El mul se volvió hacia Caelum y abrió la túnica para exponer el rubí a toda la fuerza del hechizo. El dolor abrasador de su pecho se volvió atroz, y se oyó a sí mismo gritar enloquecido.
¡Para!, suplicó Tamar.
¡Abandona mi cuerpo!, exigió Rikus. ¡Márchate, o te destruiré!
A pesar de que temía convertirse en una tea ardiente en cualquier momento, Rikus avanzó al frente. El dolor se volvía más horrible con cada paso que daba, y apenas si podía creer que los alaridos bestiales que le llenaban los oídos surgieran de su propia boca. El mul cerró la mente al sonido y al dolor.
La llama, solar hace daño, pero no destruye, dijo el espectro con voz chirriante por el dolor. Te destruirás a ti mismo, pero yo permaneceré.
Una columna de aceitoso humo negro se elevó de su herida y llevó el olor de carne quemada a la nariz de Rikus. El rubí de Tamar relucía en un brillante tono naranja, un ascua resplandeciente que parpadeaba en lo más profundo de su pecho.
¿Quién sacará a tu legión de este valle?, instó el espectro, traicionando su agonía con cada una de sus palabras. ¿Quién destruirá a Maetan, quién devolverá el antiguo libro a los enanos?
La piel del mul empezó a chamuscarse y ennegrecerse alrededor del rubí, pero Tamar siguió sin mostrar intención de irse.
Tus guerreros temen que te hayas convertido en uno de nosotros. Si te dejas morir, ¿quién los convencerá de lo contrario?, inquirió el espectro. ¿Quién se lo dirá a Neeva?
Rikus levantó los ojos y vio los coléricos ojos rojos de Caelum clavados en los suyos. El sacerdote permanecía con la mano dirigida al rostro del mul, y en la palma centelleaba un sol rojo en miniatura.

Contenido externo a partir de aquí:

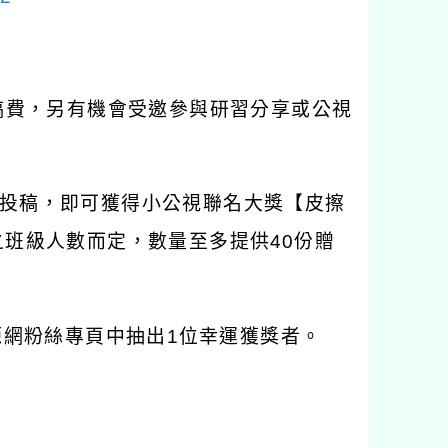
稿費，另有機會受邀參與研習分享或公視
投稿，即可獲得小公視聯名大獎【皮擦
之班級人數而定，數量至多提供
40
份贈
源網粉絲專頁中抽出
1
位幸運獲獎者。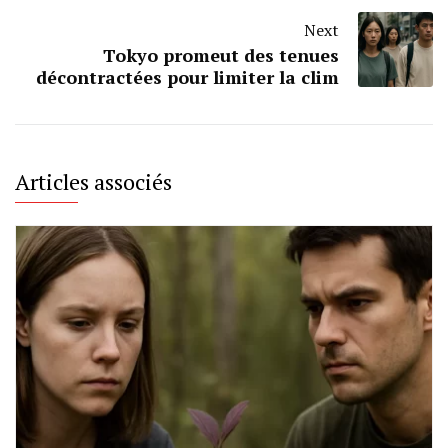
Next
Tokyo promeut des tenues
décontractées pour limiter la clim
Articles associés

El mul agitó una mano en dirección a los gladiadores moribundos.
—¡Yo… no he… hecho… esto! —gritó.
Caelum avanzó, la boca apretada con firmeza y la llameante mano extendida frente a él. Una luz roja brotó del pecho del mul, y las llamas empezaron a lamerle el pecho. Rikus colocó una mano sobre el rubí de Tamar, dio media vuelta y se alejó a trompicones del sacerdote del sol.